A Warm Welcome Back to Wordarts


I've been away for quite a long time. Actually, I haven't been away at all. I've been writing and revising madly, pondering and contemplating changes and coming up with lots of new ideas. There's something about springtime that always has this effect.
Besides, I'd found myself getting bored with my own blog and that will never do! I needed a break, but here I am, on the first of the month, back on board. Moreover, I have a nice new agent, with a nice new agency, a whole host of new projects, several things on the boil at once, and hope in my heart. And here's a nice new picture of an old source of inspiration for me - the isle of my heart and the setting for a brand new novel, with this time - I hope - the stonking great plot that eluded me for so long. Well, if not a 'stonking great plot' then an interesting plot. Involving, dramatic - and rather sad, too. Or so I'm told. Let's hope nice new agent can find a very very nice new publisher to take this one on board.

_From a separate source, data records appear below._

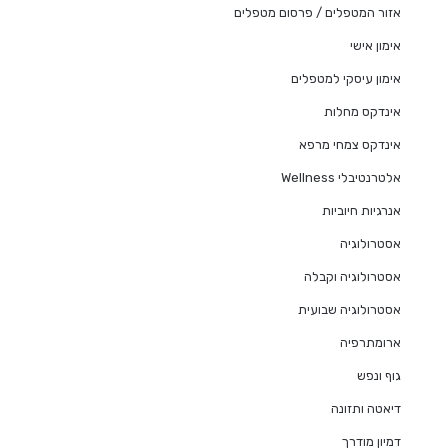
אזור המטפלים / פרסום מטפלים
אימון אישי
אימון עיסקי למטפלים
אינדקס מחלות
אינדקס צמחי מרפא
אלטרנטיבלי Wellness
אנרגיות חיוביות
אסטרולוגיה
אסטרולוגיה וקבלה
אסטרולוגיה שבועית
ארומתרפיה
גוף ונפש
דיאטה ותזונה
דמיון מודרך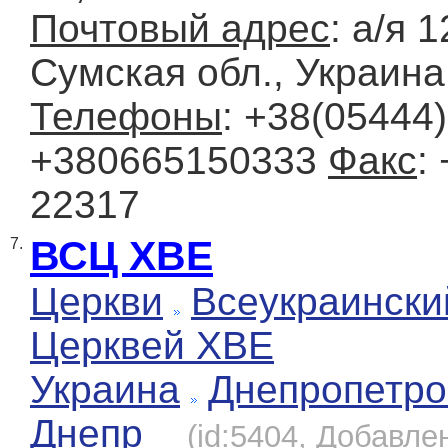
Почтовый адрес
: а/я 1
Сумская обл., Украина
Телефоны
: +38(05444)
+380665150333
Факс
:
22317
ВСЦ ХВЕ
7.
Церкви
Всеукраински
Церквей ХВЕ
Украина
Днепропетро
Днепр
(id:5404, Добавлен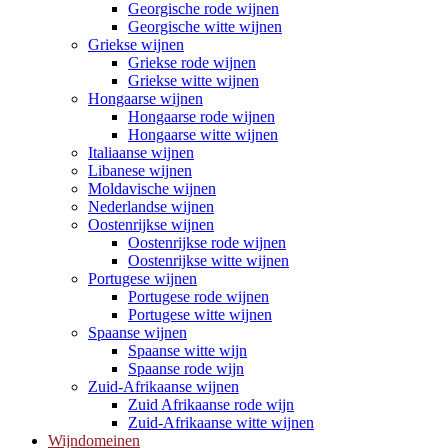
Georgische rode wijnen
Georgische witte wijnen
Griekse wijnen
Griekse rode wijnen
Griekse witte wijnen
Hongaarse wijnen
Hongaarse rode wijnen
Hongaarse witte wijnen
Italiaanse wijnen
Libanese wijnen
Moldavische wijnen
Nederlandse wijnen
Oostenrijkse wijnen
Oostenrijkse rode wijnen
Oostenrijkse witte wijnen
Portugese wijnen
Portugese rode wijnen
Portugese witte wijnen
Spaanse wijnen
Spaanse witte wijn
Spaanse rode wijn
Zuid-Afrikaanse wijnen
Zuid Afrikaanse rode wijn
Zuid-Afrikaanse witte wijnen
Wijndomeinen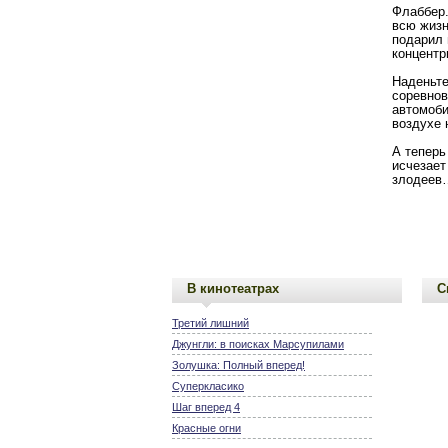
Флаббер.
всю жизн
подарил 
концентр
Наденьте
соревнов
автомоби
воздухе 
А теперь
исчезает
злодеев
В кинотеатрах
С
Третий лишний
Джунгли: в поисках Марсупилами
Золушка: Полный вперед!
Суперкласико
Шаг вперед 4
Красные огни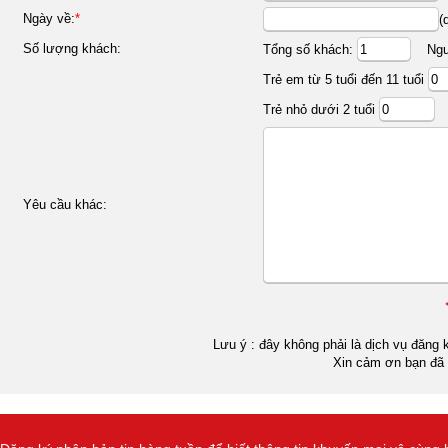
Ngày về:
*
(
Số lượng khách:
Tổng số khách:
Ngườ
Trẻ em từ 5 tuổi đến 11 tuổi
Trẻ nhỏ dưới 2 tuổi
Yêu cầu khác:
Lưu ý : đây không phải là dịch vụ đăng k
Xin cảm ơn bạn đã 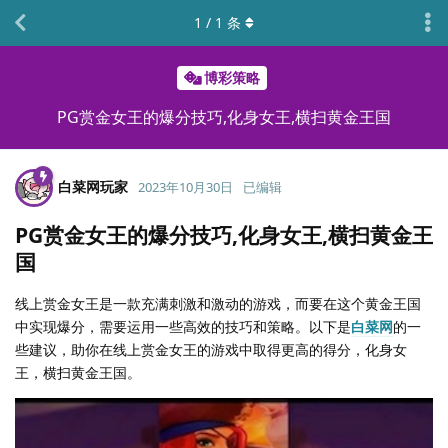
1
/
1
条
博彩策略
PG赏金女王的爆分技巧,化身女王,横扫黄金王国
白菜网玩家
2023年10月30日
已编辑
PG赏金女王的爆分技巧,化身女王,横扫黄金王
国
线上赏金女王是一款充满刺激和激动的游戏，而要在这个黄金王国
中实现爆分，需要运用一些高效的技巧和策略。以下是
白菜网
的一
些建议，助你在线上赏金女王的游戏中取得更高的得分，化身女
王，横扫黄金王国。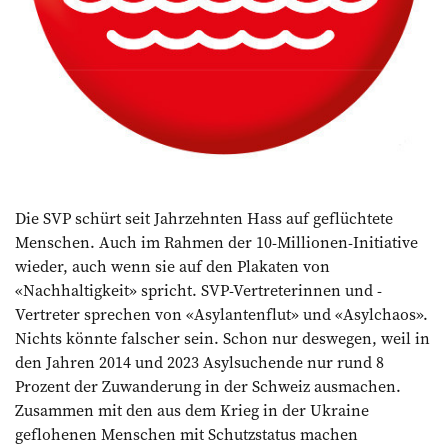
Die SVP schürt seit Jahrzehnten Hass auf geflüchtete
Menschen. Auch im Rahmen der 10-Millionen-Initiative
wieder, auch wenn sie auf den Plakaten von
«Nachhaltigkeit» spricht. SVP-Vertreterinnen und -
Vertreter sprechen von «Asylantenflut» und «Asylchaos».
Nichts könnte falscher sein. Schon nur deswegen, weil in
den Jahren 2014 und 2023 Asylsuchende nur rund 8
Prozent der Zuwanderung in der Schweiz ausmachen.
Zusammen mit den aus dem Krieg in der Ukraine
geflohenen Menschen mit Schutzstatus machen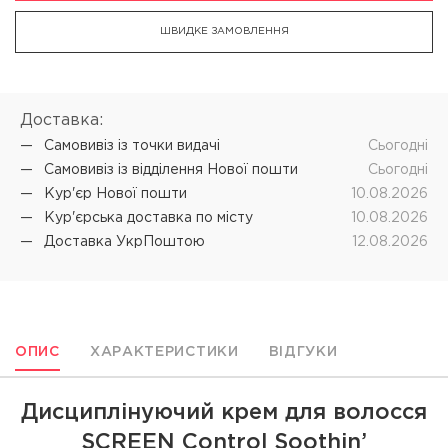
ШВИДКЕ ЗАМОВЛЕННЯ
Доставка:
Самовивіз iз точки видачі
Cьогодні
Самовивіз iз відділення Нової пошти
Cьогодні
Кур'єр Нової пошти
10.08.2026
Кур'єрська доставка по місту
10.08.2026
Доставка УкрПоштою
12.08.2026
ОПИС
ХАРАКТЕРИСТИКИ
ВІДГУКИ
Дисциплінуючий крем для волосся
SCREEN Control Soothin’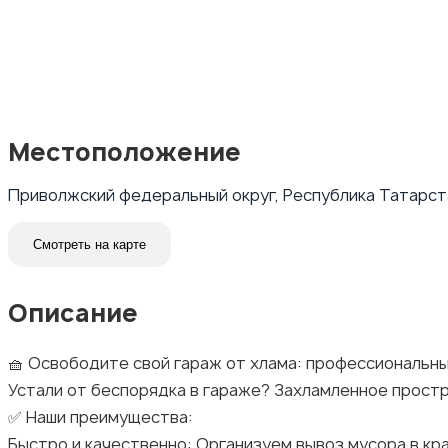
Местоположение
Приволжский федеральный округ, Республика Татарста
Смотреть на карте
Описание
🧺 Освободите свой гараж от хлама: профессиональны
Устали от беспорядка в гараже? Захламленное простр
✅ Наши преимущества:
Быстро и качественно: Организуем вывоз мусора в кр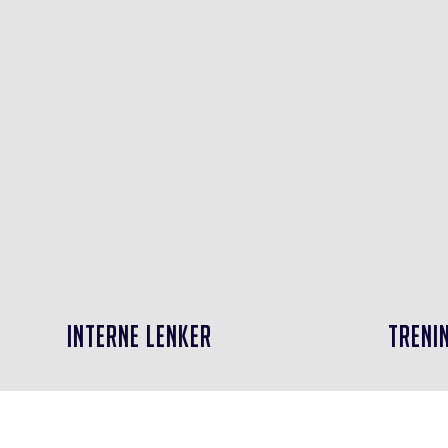
INTERNE LENKER
TRENI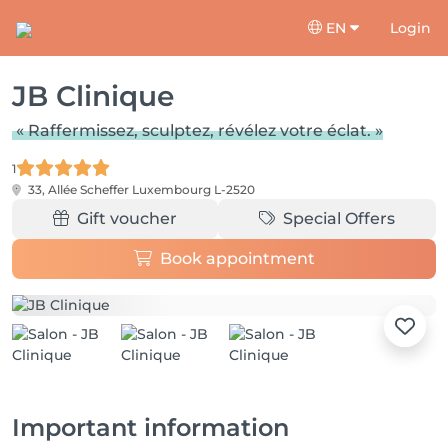
EN
Login
JB Clinique
« Raffermissez, sculptez, révélez votre éclat. »
1
33, Allée Scheffer
Luxembourg L-2520
Gift voucher
Special Offers
Book appointment
Important information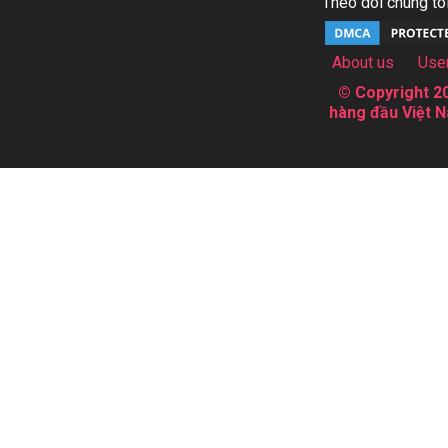
Theo dõi chúng tôi
About us
Use
© Copyright 20
hàng đầu Việt N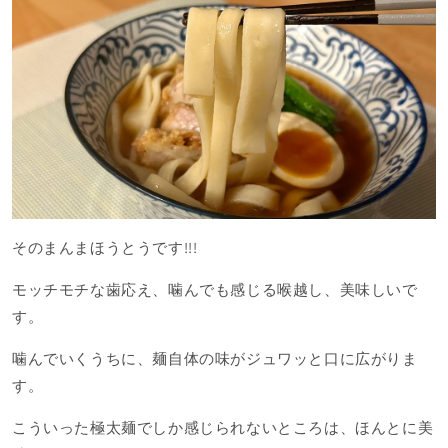
そのまんまほうとうです!!!
モッチモチな歯応え、噛んでも感じる喉越し、美味しいで
す。
噛んでいくうちに、麺自体の味がジュワッと口に広がりま
す。
こういった極太麺でしか感じられないところは、ほんとに美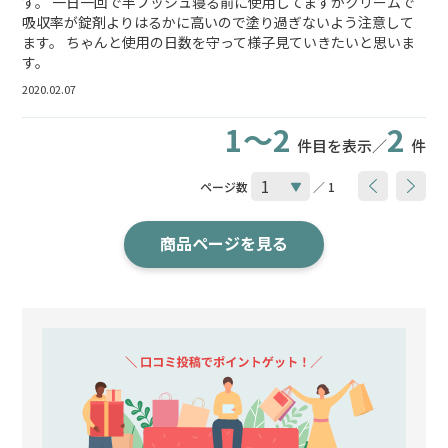
す。 一日一回で半プッシュ寝る前に使用してますがクリームで
吸収率が錠剤よりはるかに高いので塗り過ぎないよう注意して
ます。 ちゃんと使用の日数を守って様子見ていきたいと思いま
す。
2020.02.07
1～2
2
件目を表示／
件
ページ数
／ 1
商品ページを見る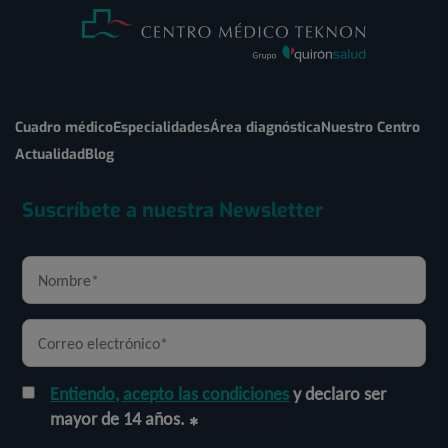
Cuadro médico
Especialidades
Área diagnóstica
Nuestro Centro
Actualidad
Blog
Suscríbete a nuestra Newsletter
Entiendo, acepto las condiciones
y declaro ser
mayor de 14 años.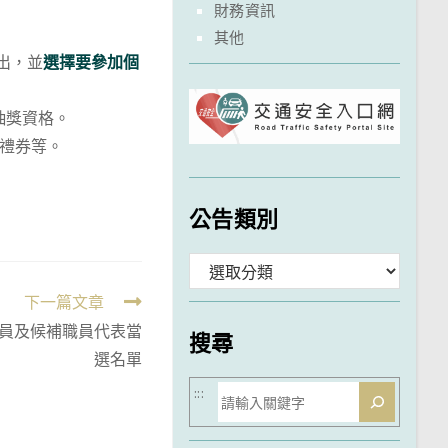
財務資訊
其他
出，並
選擇要參加個
抽獎資格。
/禮券等。
公告類別
分
下一篇文章
類
職員及候補職員代表當
搜尋
選名單
搜
:::
尋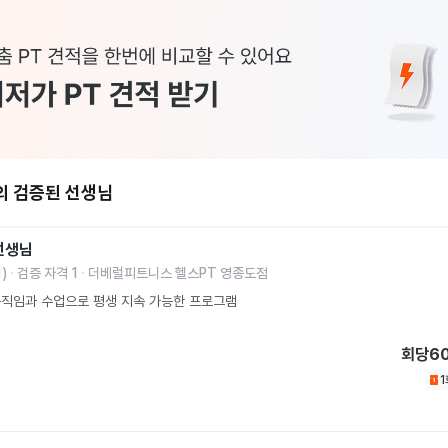
의 검증된 선생님
선생님
1
)
검증 자격
1
더베럴피트니스 헬스PT 영종도점
움직임과 수업으로 평생 지속 가능한 프로그램
회당
6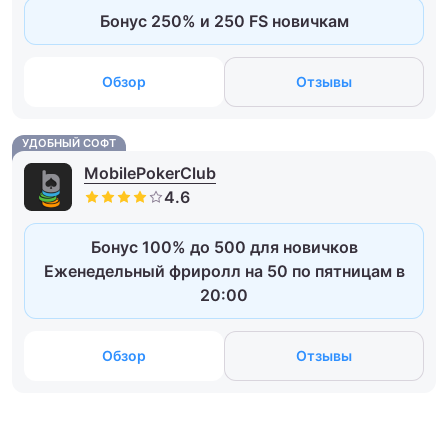
Бонус 250% и 250 FS новичкам
Обзор
Отзывы
УДОБНЫЙ СОФТ
MobilePokerClub
Бонус 100% до 500 для новичков
Еженедельный фриролл на 50 по пятницам в
20:00
Обзор
Отзывы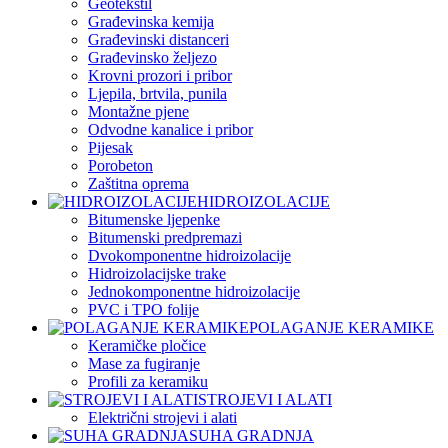
Geotekstil
Građevinska kemija
Građevinski distanceri
Građevinsko željezo
Krovni prozori i pribor
Ljepila, brtvila, punila
Montažne pjene
Odvodne kanalice i pribor
Pijesak
Porobeton
Zaštitna oprema
HIDROIZOLACIJE
Bitumenske ljepenke
Bitumenski predpremazi
Dvokomponentne hidroizolacije
Hidroizolacijske trake
Jednokomponentne hidroizolacije
PVC i TPO folije
POLAGANJE KERAMIKE
Keramičke pločice
Mase za fugiranje
Profili za keramiku
STROJEVI I ALATI
Električni strojevi i alati
SUHA GRADNJA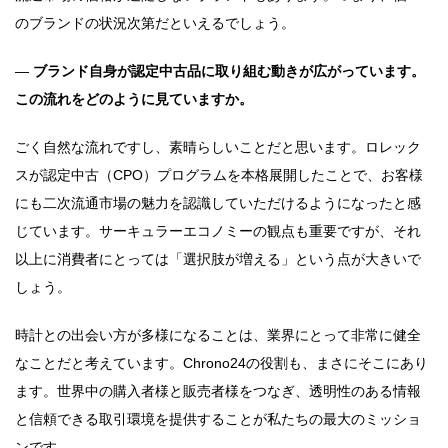
のブランドの状況次第だといえるでしょう。
―
ブランド自身が認定中古品に取り組む動きが広がっています。
この流れをどのように見ていますか。
ごく自然な流れですし、素晴らしいことだと思います。ロレック
スが認定中古（CPO）プログラムを本格展開したことで、お客様
にも二次流通市場の魅力を認識していただけるようになったと感
じています。サーキュラーエコノミーの観点も重要ですが、それ
以上に消費者にとっては「選択肢が増える」という点が大きいで
しょう。
時計との出会い方が多様になることは、業界にとって非常に健全
なことだと考えています。Chrono24の役割も、まさにそこにあり
ます。世界中の購入者様と販売者様をつなぎ、透明性のある情報
と信頼できる取引環境を提供することが私たちの最大のミッショ
ンです。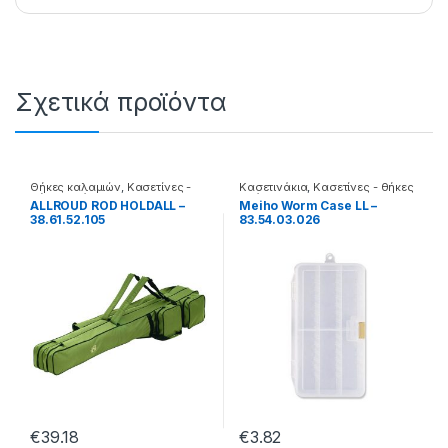
Σχετικά προϊόντα
Θήκες καλαμιών
,
Κασετίνες -
Κασετινάκια
,
Κασετίνες - θήκες
θήκες - βάσεις
- βάσεις
ALLROUD ROD HOLDALL –
Meiho Worm Case LL –
38.61.52.105
83.54.03.026
€
39.18
€
3.82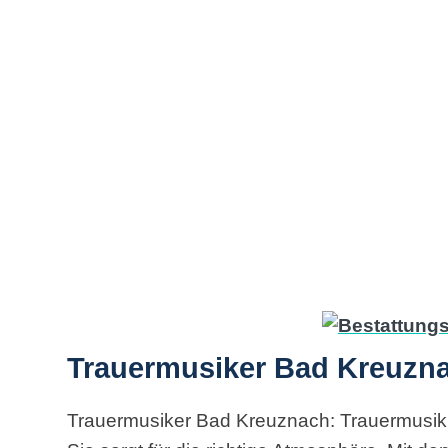
Trauermusiker Bad Kreuzna
Trauermusiker Bad Kreuznach: Trauermusik i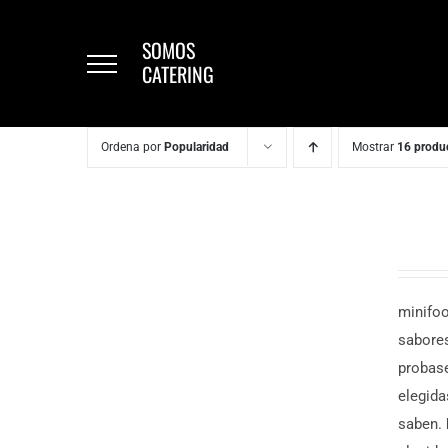
Saltar
al
SOMOS
CATERING
contenido
Ordena por
Popularidad
Mostrar
16 produ
DESCUBRE
MÁS
6,50
€
/
minifoo
persona
sabore
probase
elegida
saben.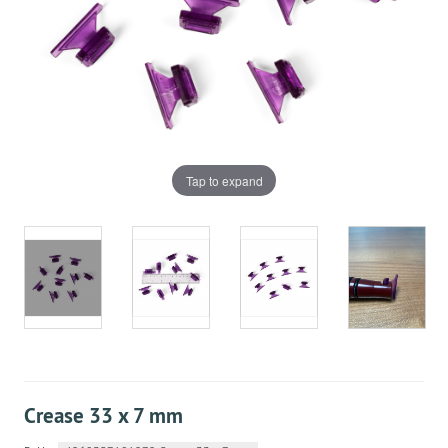
Tap to expand
Crease 33 x 7 mm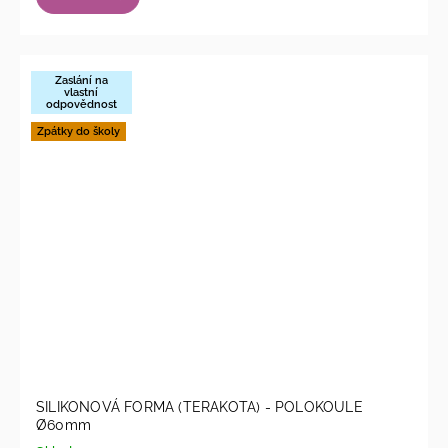
Zaslání na
vlastní
odpovědnost
Zpátky do školy
SILIKONOVÁ FORMA (TERAKOTA) - POLOKOULE
Ø60mm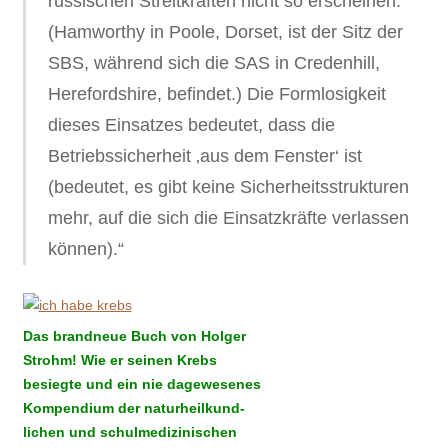
russischen Streitkräften nicht so erscheinen.
(Hamworthy in Poole, Dorset, ist der Sitz der
SBS, während sich die SAS in Credenhill,
Herefordshire, befindet.) Die Formlosigkeit
dieses Einsatzes bedeutet, dass die
Betriebssicherheit ‚aus dem Fenster‘ ist
(bedeutet, es gibt keine Sicherheitsstrukturen
mehr, auf die sich die Einsatzkräfte verlassen
können).“
Das brandneue Buch von Holger
Strohm! Wie er seinen Krebs
besiegte und ein nie dagewesenes
Kompendium der naturheilkund-
lichen und schulmedizinischen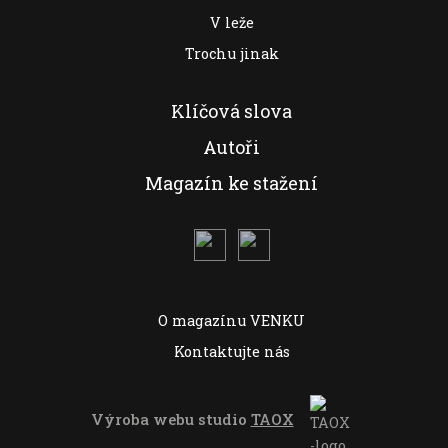
V leže
Trochu jinak
Klíčová slova
Autoři
Magazín ke stažení
O magazínu VENKU
Kontaktujte nás
Výroba webu studio
TAOX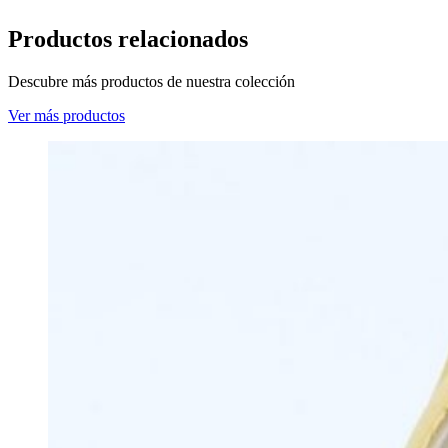
Productos relacionados
Descubre más productos de nuestra colección
Ver más productos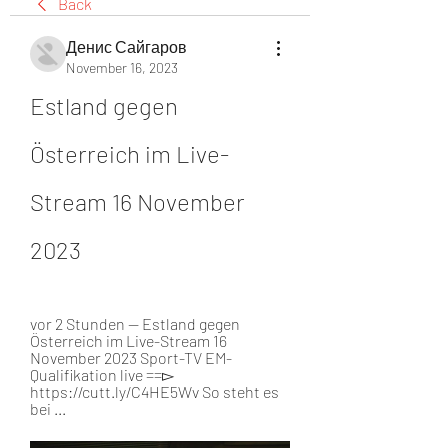
Back
Денис Сайгаров
November 16, 2023
Estland gegen 
Österreich im Live-
Stream 16 November 
2023
vor 2 Stunden — Estland gegen 
Österreich im Live-Stream 16 
November 2023 Sport-TV EM-
Qualifikation live ==▻ 
https://cutt.ly/C4HE5Wv So steht es 
bei ...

Random Strange Derivations (1)

There is a (somewhat revolting) expression for perspiring profusely, which is known as 'sweating cobs'. I'm not sure whether it's peculiar to my native county of Yorkshire, but that's where I heard it first. It was only when I was studying Old and Middle English that I learned that the word for spider is 'attecoppe' - meaning 'cup of poison' which is fairly self explanatory.
The word cob is sometimes used for spider in Yorkshire - hence 'sweating cobs' meaning that the droplets are running down, like little spiders! Strange or what?
When I was a child in Yorkshire, we also used to call those floating seeds that sail through the air in late summer 'hairy cobs'. We would blow on them and hope that they would float upwards, chanting 'hairy cob, hairy cob, bring me some luck' - or sometimes 'bring me some money'. I assume that these too were seen as 'hairy spiders'.
Not a lot of people know this! I didn't even know it back then, when I was using the word!